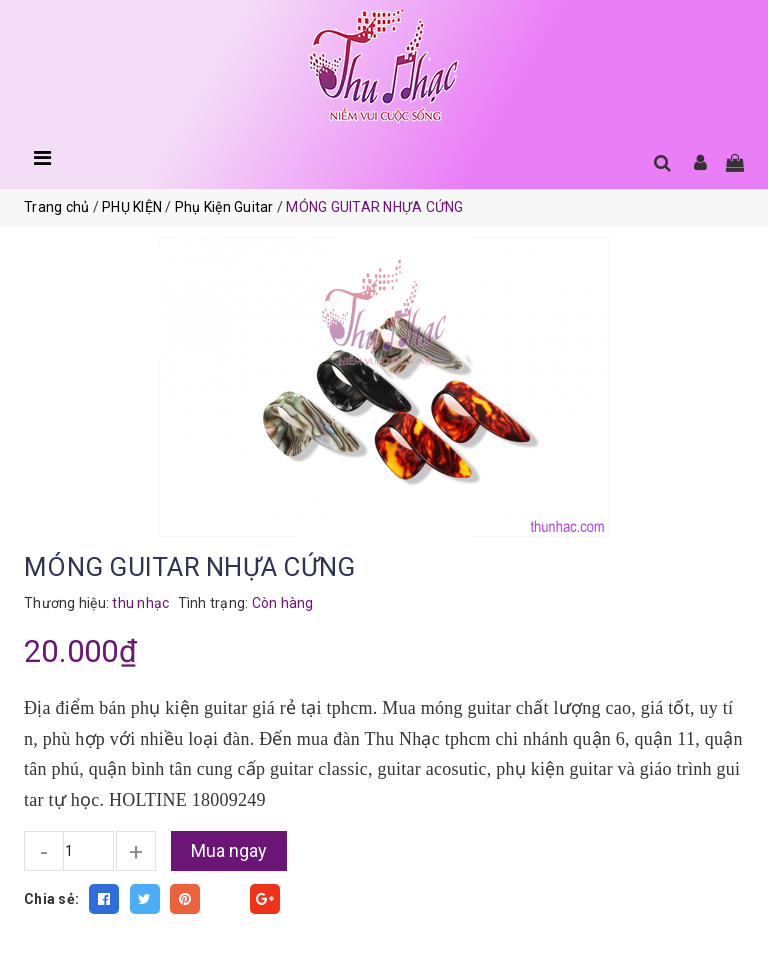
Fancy (225, 899)
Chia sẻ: (51, 899)
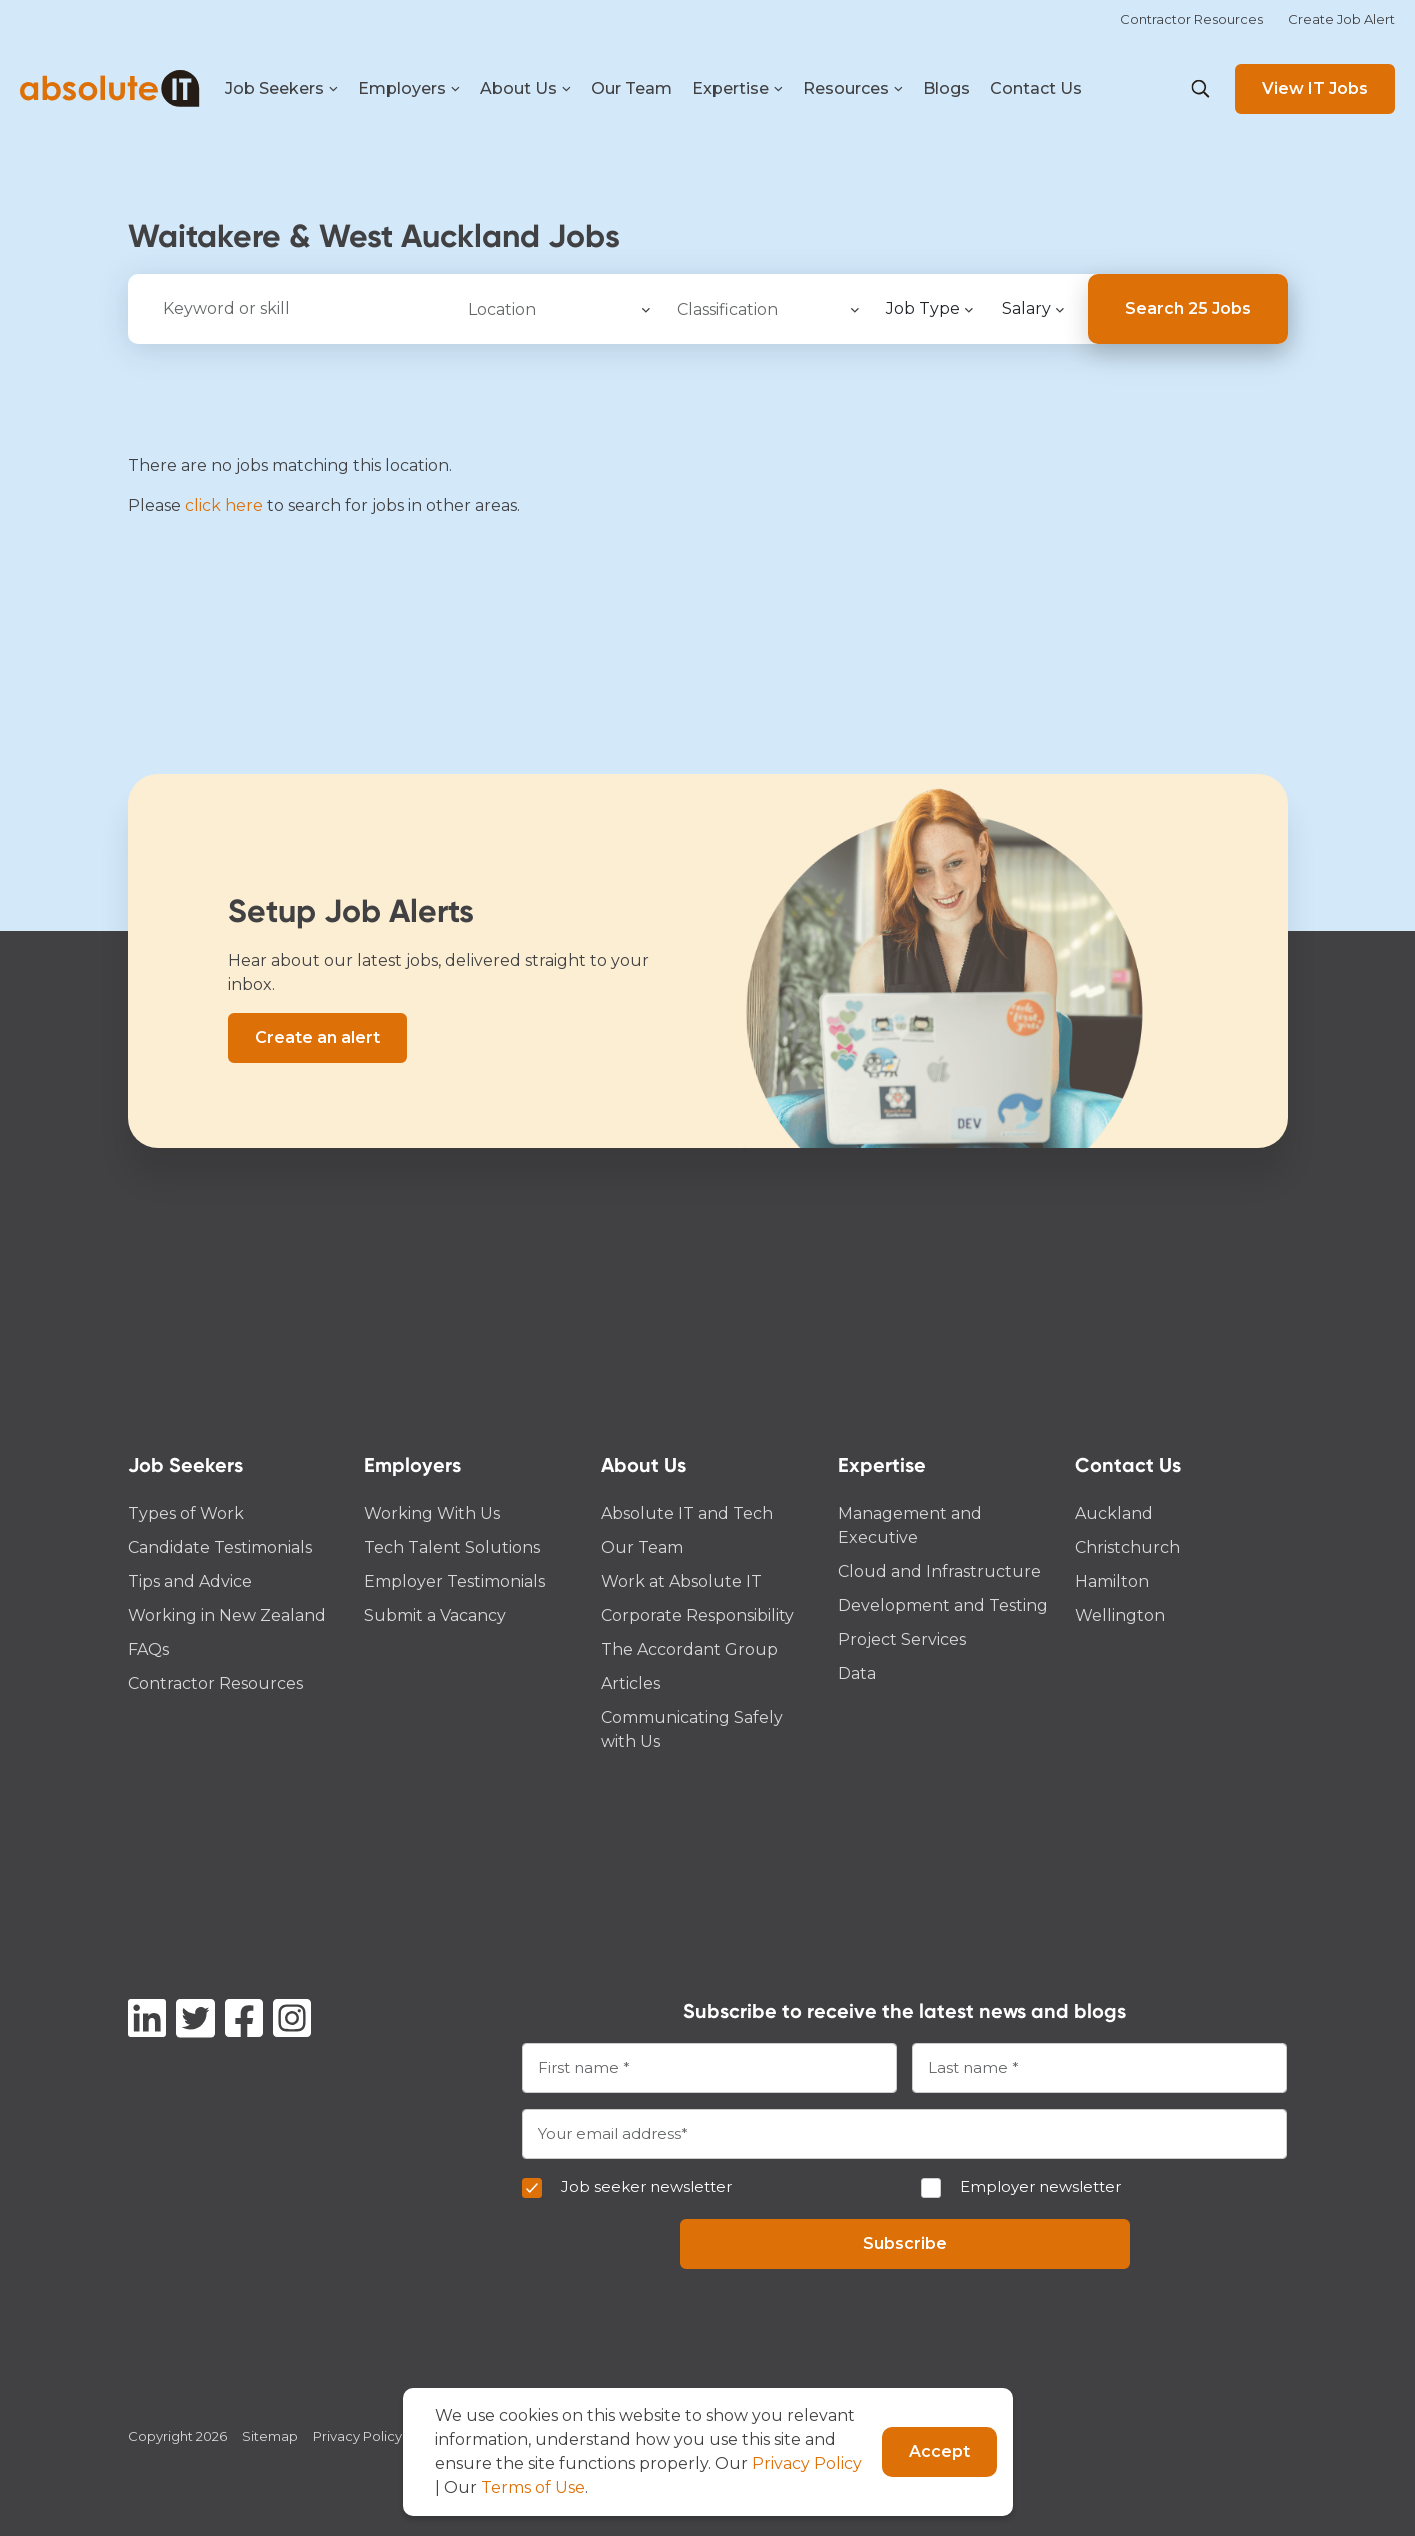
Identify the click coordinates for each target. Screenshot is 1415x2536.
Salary (1026, 308)
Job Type (923, 308)
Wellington (1120, 1615)
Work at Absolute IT (681, 1581)
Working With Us (432, 1513)
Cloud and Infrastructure (939, 1571)
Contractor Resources (1191, 19)
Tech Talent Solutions (452, 1547)
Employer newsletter (1040, 2186)
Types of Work (186, 1513)
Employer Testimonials (454, 1581)
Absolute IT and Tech (687, 1513)
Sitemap (270, 2436)
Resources (853, 89)
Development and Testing (943, 1605)
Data (857, 1673)
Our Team (631, 88)
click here (224, 505)
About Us (525, 89)
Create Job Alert (1341, 19)
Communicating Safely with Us (692, 1729)
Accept (939, 2451)
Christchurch (1127, 1547)
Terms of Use (533, 2487)
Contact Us (1036, 88)
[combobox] (558, 309)
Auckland (1114, 1513)
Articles (630, 1683)
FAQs (148, 1649)
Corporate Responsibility (697, 1615)
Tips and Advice (190, 1581)
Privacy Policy (357, 2436)
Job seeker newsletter (646, 2186)
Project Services (902, 1639)
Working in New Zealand (227, 1615)
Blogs (946, 88)
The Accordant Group (689, 1649)
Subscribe (905, 2243)
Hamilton (1112, 1581)
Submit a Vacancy (435, 1615)
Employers (409, 89)
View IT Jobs (1315, 88)
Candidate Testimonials (220, 1547)
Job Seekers (281, 89)
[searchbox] (555, 307)
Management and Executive (910, 1525)
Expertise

ASSIGNMENT:
From the records above, transcribe without alteration every line from the one with "Working With Us (432, 1513)" to the one with "Privacy Policy (357, 2436)", inclusive.

EXPECTED OUTPUT:
Working With Us (432, 1513)
Cloud and Infrastructure (939, 1571)
Contractor Resources (1191, 19)
Tech Talent Solutions (452, 1547)
Employer newsletter (1040, 2186)
Types of Work (186, 1513)
Employer Testimonials (454, 1581)
Absolute IT and Tech (687, 1513)
Sitemap (270, 2436)
Resources (853, 89)
Development and Testing (943, 1605)
Data (857, 1673)
Our Team (631, 88)
click here (224, 505)
About Us (525, 89)
Create Job Alert (1341, 19)
Communicating Safely with Us (692, 1729)
Accept (939, 2451)
Christchurch (1127, 1547)
Terms of Use (533, 2487)
Contact Us (1036, 88)
[combobox] (558, 309)
Auckland (1114, 1513)
Articles (630, 1683)
FAQs (148, 1649)
Corporate Responsibility (697, 1615)
Tips and Advice (190, 1581)
Privacy Policy (357, 2436)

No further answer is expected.